New Project Introduces On-Street Parking Spaces for Car Share Vehicles in Toronto
In a move designed to promote further alternatives to car ownership in the city, Toronto City Council has approved a proposal to allow car share vehicles to occupy reserved on-street parking spaces in selected areas throughout the downtown core.
The one-year pilot project, which is part of the Sustainable Transportation Initiative, includes 20 spaces in such areas as King and Yonge and the Entertainment District. Up until now, companies like Autoshare and Zipcar have had to use primarily private parking lots and spaces to store their vehicles. And although these are common throughout Toronto, the ability to utilize street parking will almost certainly increase both the visibility and convenience of car share programs city-wide.

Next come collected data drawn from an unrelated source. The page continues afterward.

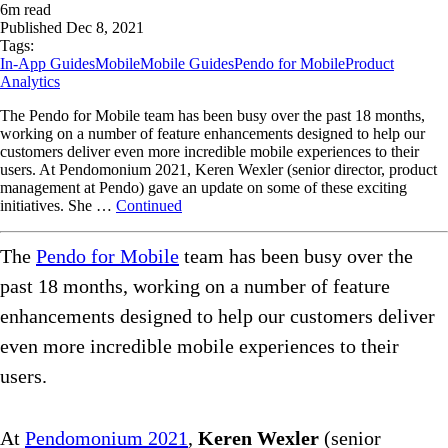
6
m read
Published
Dec 8, 2021
Tags:
In-App Guides
Mobile
Mobile Guides
Pendo for Mobile
Product
Analytics
The Pendo for Mobile team has been busy over the past 18 months,
working on a number of feature enhancements designed to help our
customers deliver even more incredible mobile experiences to their
users. At Pendomonium 2021, Keren Wexler (senior director, product
management at Pendo) gave an update on some of these exciting
initiatives. She …
Continued
The
Pendo for Mobile
team has been busy over the
past 18 months, working on a number of feature
enhancements designed to help our customers deliver
even more incredible mobile experiences to their
users.
At
Pendomonium 2021
,
Keren Wexler
(senior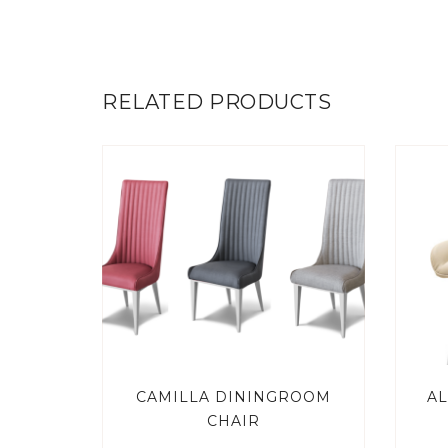
RELATED PRODUCTS
CAMILLA DININGROOM
AL
CHAIR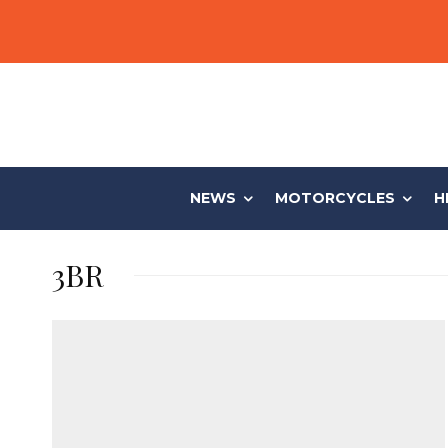
NEWS
MOTORCYCLES
H
3BR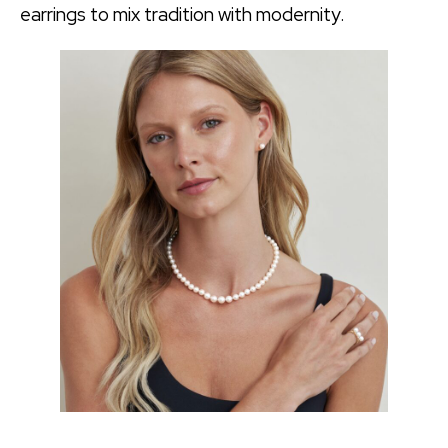
earrings to mix tradition with modernity.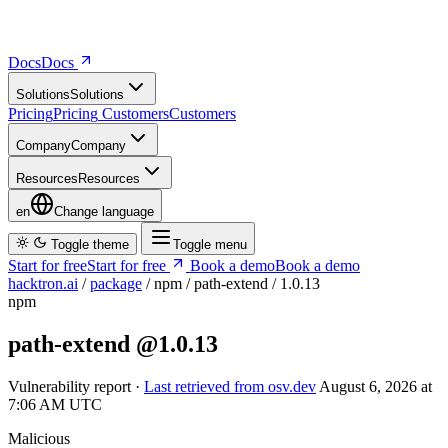
Docs
D
o
c
s
Solutions
S
o
l
u
t
i
o
n
s
Pricing
P
r
i
c
i
n
g
Customers
C
u
s
t
o
m
e
r
s
Company
C
o
m
p
a
n
y
Resources
R
e
s
o
u
r
c
e
s
en
Change language
Toggle theme
Toggle menu
Start for free
S
t
a
r
t
f
o
r
f
r
e
e
Book a demo
B
o
o
k
a
d
e
m
o
hacktron.ai
/
package
/
npm
/
path-extend
/
1.0.13
npm
path-extend
@1.0.13
Vulnerability report ·
Last retrieved from osv.dev
August 6, 2026 at
7:06 AM UTC
Malicious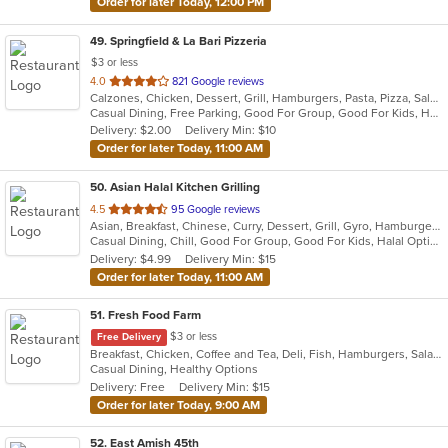
Order for later Today, 12:00 PM
49
. Springfield & La Bari Pizzeria
$3 or less
out
4.0
821 Google reviews
Calzones, Chicken, Dessert, Grill, Hamburgers, Pasta, Pizza, Salads, Sandwiches, Seafood, Soup, Steak, Wings, Wraps
of
Casual Dining, Free Parking, Good For Group, Good For Kids, Has TV, Healthy Options, Vegetarian Options
5
Delivery: $2.00
Delivery Min: $10
stars.
Order for later Today, 11:00 AM
50
. Asian Halal Kitchen Grilling
out
4.5
95 Google reviews
Asian, Breakfast, Chinese, Curry, Dessert, Grill, Gyro, Hamburgers, Indian, Noodles, Pizza, Sandwiches
of
Casual Dining, Chill, Good For Group, Good For Kids, Halal Options, Vegetarian Options
5
Delivery: $4.99
Delivery Min: $15
stars.
Order for later Today, 11:00 AM
51
. Fresh Food Farm
$3 or less
Free Delivery
Breakfast, Chicken, Coffee and Tea, Deli, Fish, Hamburgers, Salads, Sandwiches, Smoothies and Juices
Casual Dining, Healthy Options
Delivery: Free
Delivery Min: $15
Order for later Today, 9:00 AM
52
. East Amish 45th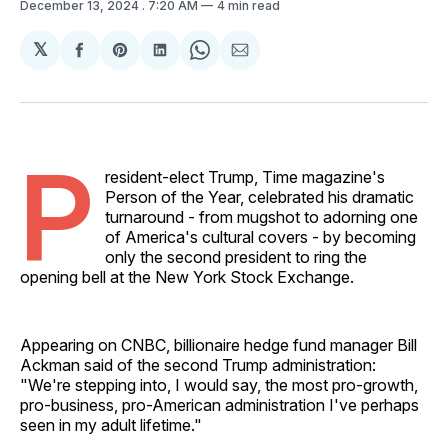
December 13, 2024
. 7:20 AM
4 min read
𝕏
Share
Share
Share
Share
Share
on
on
on
on
via
Facebook
Pinterest
LinkedIn
WhatsApp
Email
P
resident-elect Trump, Time magazine's
Person of the Year, celebrated his dramatic
turnaround - from mugshot to adorning one
of America's cultural covers - by becoming
only the second president to ring the
opening bell at the New York Stock Exchange.
Appearing on CNBC, billionaire hedge fund manager Bill
Ackman said of the second Trump administration:
"We're stepping into, I would say, the most pro-growth,
pro-business, pro-American administration I've perhaps
seen in my adult lifetime."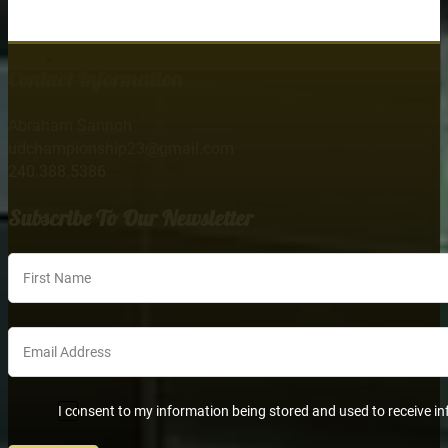
Contact Information
Abraham Sannoh
udchampionship23@gmail.com
240.388.5386
Subscribe To Our Newsletter
Section
I consent to my information being stored and used to receive in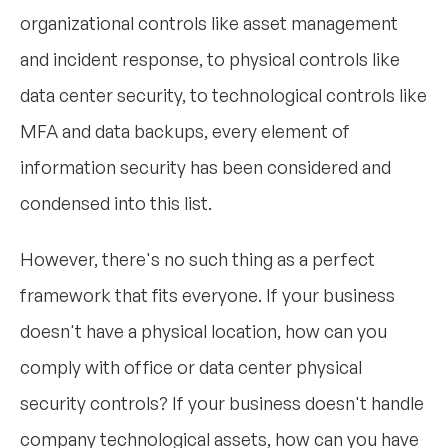
organizational controls like asset management
and incident response, to physical controls like
data center security, to technological controls like
MFA and data backups, every element of
information security has been considered and
condensed into this list.
However, there's no such thing as a perfect
framework that fits everyone. If your business
doesn't have a physical location, how can you
comply with office or data center physical
security controls? If your business doesn't handle
company technological assets, how can you have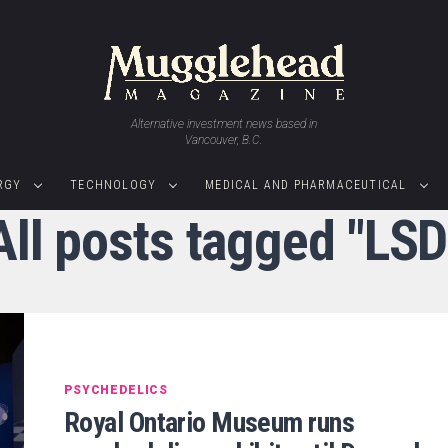
Alternative investment news based in
Vancouver, B.C.
RGY
TECHNOLOGY
MEDICAL AND PHARMACEUTICAL
All posts tagged "LSD
PSYCHEDELICS
Royal Ontario Museum runs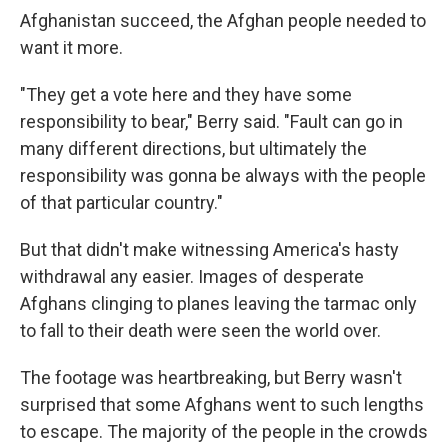
Afghanistan succeed, the Afghan people needed to
want it more.
"They get a vote here and they have some
responsibility to bear," Berry said. "Fault can go in
many different directions, but ultimately the
responsibility was gonna be always with the people
of that particular country."
But that didn't make witnessing America's hasty
withdrawal any easier. Images of desperate
Afghans clinging to planes leaving the tarmac only
to fall to their death were seen the world over.
The footage was heartbreaking, but Berry wasn't
surprised that some Afghans went to such lengths
to escape. The majority of the people in the crowds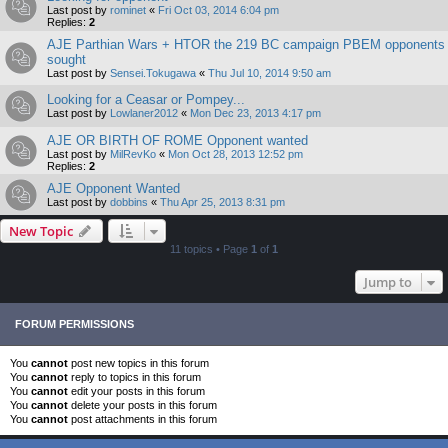
Last post by
rominet
«
Fri Oct 03, 2014 6:04 pm
Replies:
2
AJE Parthian Wars + HTOR the 219 BC campaign PBEM opponents
sought
Last post by
Sensei.Tokugawa
«
Thu Jul 10, 2014 9:50 am
Looking for a Ceasar or Pompey...
Last post by
Lowlaner2012
«
Mon Dec 23, 2013 4:17 pm
AJE OR BIRTH OF ROME Opponent wanted
Last post by
MilRevKo
«
Mon Oct 28, 2013 12:52 pm
Replies:
2
AJE Opponent Wanted
Last post by
dobbins
«
Thu Apr 25, 2013 8:31 pm
New Topic
11 topics • Page
1
of
1
Jump to
FORUM PERMISSIONS
You
cannot
post new topics in this forum
You
cannot
reply to topics in this forum
You
cannot
edit your posts in this forum
You
cannot
delete your posts in this forum
You
cannot
post attachments in this forum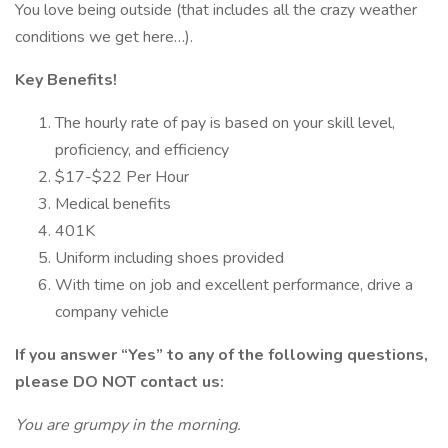
You love being outside (that includes all the crazy weather
conditions we get here…).
Key Benefits!
The hourly rate of pay is based on your skill level,
proficiency, and efficiency
$17-$22 Per Hour
Medical benefits
401K
Uniform including shoes provided
With time on job and excellent performance, drive a
company vehicle
If you answer “Yes” to any of the following questions,
please DO NOT contact us:
You are grumpy in the morning.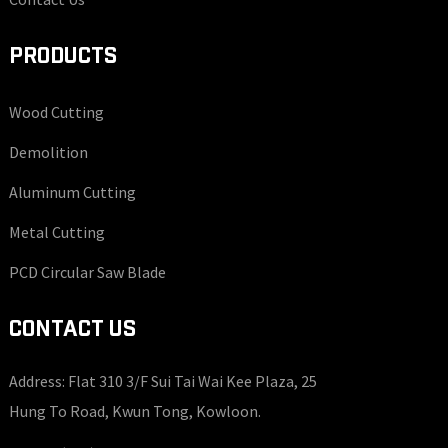
PRODUCTS
Wood Cutting
Demolition
Aluminum Cutting
Metal Cutting
PCD Circular Saw Blade
CONTACT US
Address: Flat 310 3/F Sui Tai Wai Kee Plaza, 25
Hung To Road, Kwun Tong, Kowloon.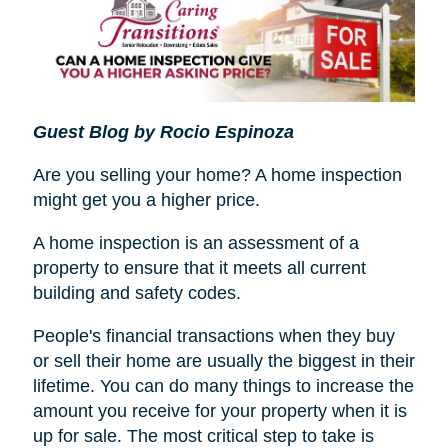
Guest Blog by Rocio Espinoza
Are you selling your home? A home inspection
might get you a higher price.
A home inspection is an assessment of a
property to ensure that it meets all current
building and safety codes.
People's financial transactions when they buy
or sell their home are usually the biggest in their
lifetime. You can do many things to increase the
amount you receive for your property when it is
up for sale. The most critical step to take is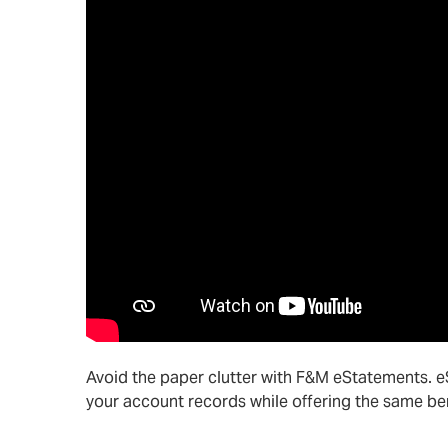
Avoid the paper clutter with F&M eStatements. 
your account records while offering the same be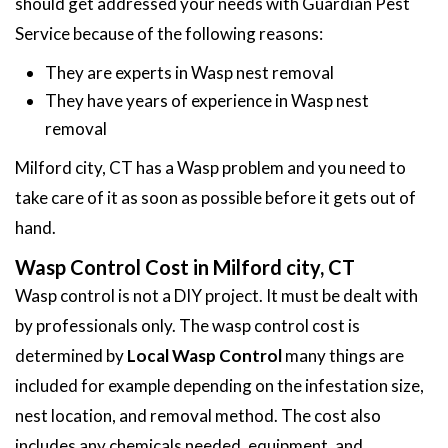
should get addressed your needs with Guardian Pest
Service because of the following reasons:
They are experts in Wasp nest removal
They have years of experience in Wasp nest
removal
Milford city, CT has a Wasp problem and you need to
take care of it as soon as possible before it gets out of
hand.
Wasp Control Cost in Milford city, CT
Wasp control is not a DIY project. It must be dealt with
by professionals only. The wasp control cost is
determined by
Local Wasp Control
many things are
included for example depending on the infestation size,
nest location, and removal method. The cost also
includes any chemicals needed, equipment, and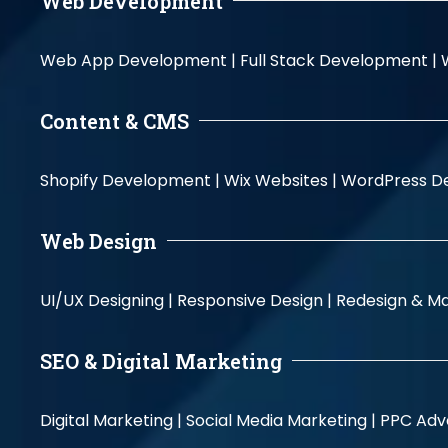
Web Development
Web App Development |
Full Stack Development |
Content & CMS
Shopify Development |
Wix Websites |
WordPress D
Web Design
UI/UX Designing |
Responsive Design |
Redesign & Ma
SEO & Digital Marketing
Digital Marketing |
Social Media Marketing |
PPC Adve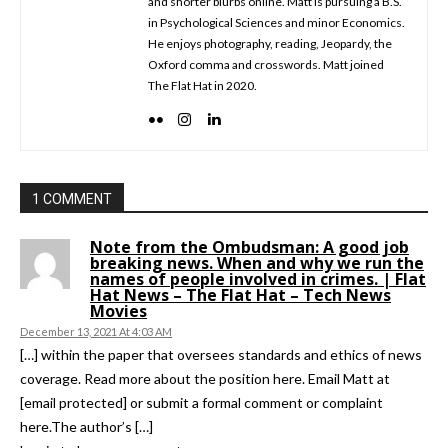
and shorter blurbs online. Matt is pursuing a B.S.
in Psychological Sciences and minor Economics.
He enjoys photography, reading, Jeopardy, the
Oxford comma and crosswords. Matt joined
The Flat Hat in 2020.
1 COMMENT
Note from the Ombudsman: A good job
breaking news. When and why we run the
names of people involved in crimes. | Flat
Hat News – The Flat Hat – Tech News
Movies
December 13, 2021 At 4:03 AM
[…] within the paper that oversees standards and ethics of news
coverage. Read more about the position here. Email Matt at
[email protected] or submit a formal comment or complaint
here.The author’s […]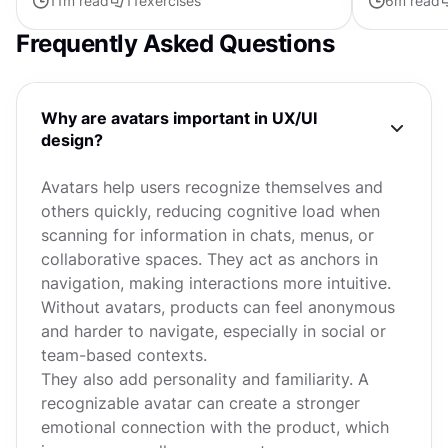
11
m read
11
exercises
6
m read
exist yet. Game...
which part o
Frequently Asked Questions
Why are avatars important in UX/UI
design?
Avatars help users recognize themselves and
others quickly, reducing cognitive load when
scanning for information in chats, menus, or
collaborative spaces. They act as anchors in
navigation, making interactions more intuitive.
Without avatars, products can feel anonymous
and harder to navigate, especially in social or
team-based contexts.
They also add personality and familiarity. A
recognizable avatar can create a stronger
emotional connection with the product, which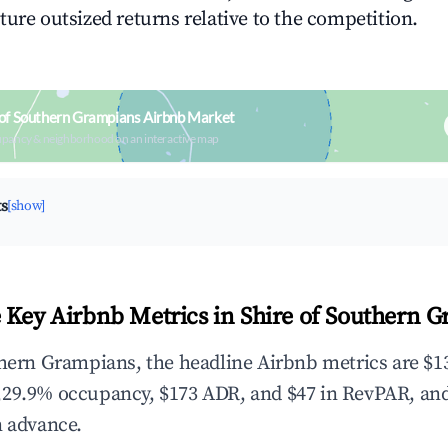
ture outsized returns relative to the competition.
 of Southern Grampians Airbnb Market
upancy & neighborhood on an interactive map
ts
[show]
 Key Airbnb Metrics in Shire of Southern 
thern Grampians, the headline Airbnb metrics are $13
,29.9% occupancy, $173 ADR, and $47 in RevPAR, an
n advance.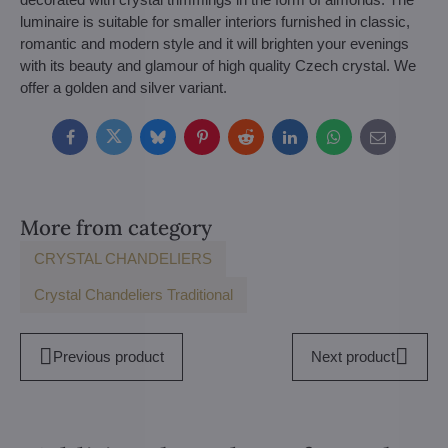
luminaire is suitable for smaller interiors furnished in classic,
romantic and modern style and it will brighten your evenings
with its beauty and glamour of high quality Czech crystal. We
offer a golden and silver variant.
Facebook
Twitter
Bluesky
Pinterest
Reddit
LinkedIn
WhatsApp
E-
mail
More from category
CRYSTAL CHANDELIERS
Crystal Chandeliers Traditional
Previous product
Next product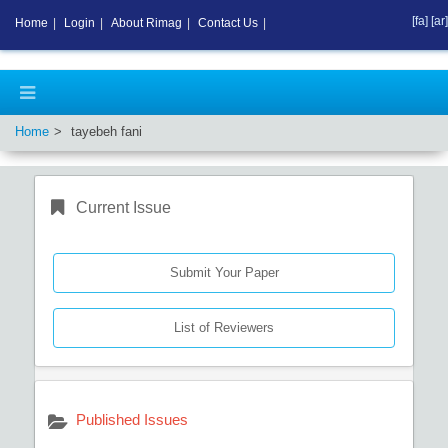
[fa]
[ar]
Home
|
Login
|
About Rimag
|
Contact Us
|
Home
tayebeh fani
Current Issue
Submit Your Paper
List of Reviewers
Published Issues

The decision to pilot the program in Toronto comes on the heels of a proposal to build the city's first condominium without permanent parking spaces at the former site of the Royal Canadian Military Institute at Dundas and University streets, and at a time when citizen participation in car sharing is at an all time high. Zipcar's Toronto membership, for instance, has increased almost 40% since last year. And, according to the city of Toronto, between its fleet and that of Autoshare, there are now over 12 000 residents participating in car share services through the use of approximately 600 vehicles throughout the city.
Similar programs have been successful in other cities throughout North America, including Portland, Philadelphia, Seattle, and Washington DC.
Allan Brown, a Zipcar user and downtown resident, welcomes the increased ease that on-street car share spaces will provide. "Car sharing is already quite convenient, but it's a natural progression that such vehicles will now be located on city streets."
Autoshare founder, Kevin McLaughlin, believes that Toronto's willingness to pilot the project "is another example of [the city's] willingness to show leadership in sustainable transportation and carbon reduction." Naturally, Micheal Lende, General Manager for Zipcar Toronto also expressed enthusiasm over the project's approval. "We're thrilled with the leadership the City of Toronto is demonstrating by recognizing the importance of car sharing," he explained shortly after the proposal passed.
According to studies, one car share vehicle reduces approximately ten private cars from the road and can reduce a user's annual driving by as much as 50%.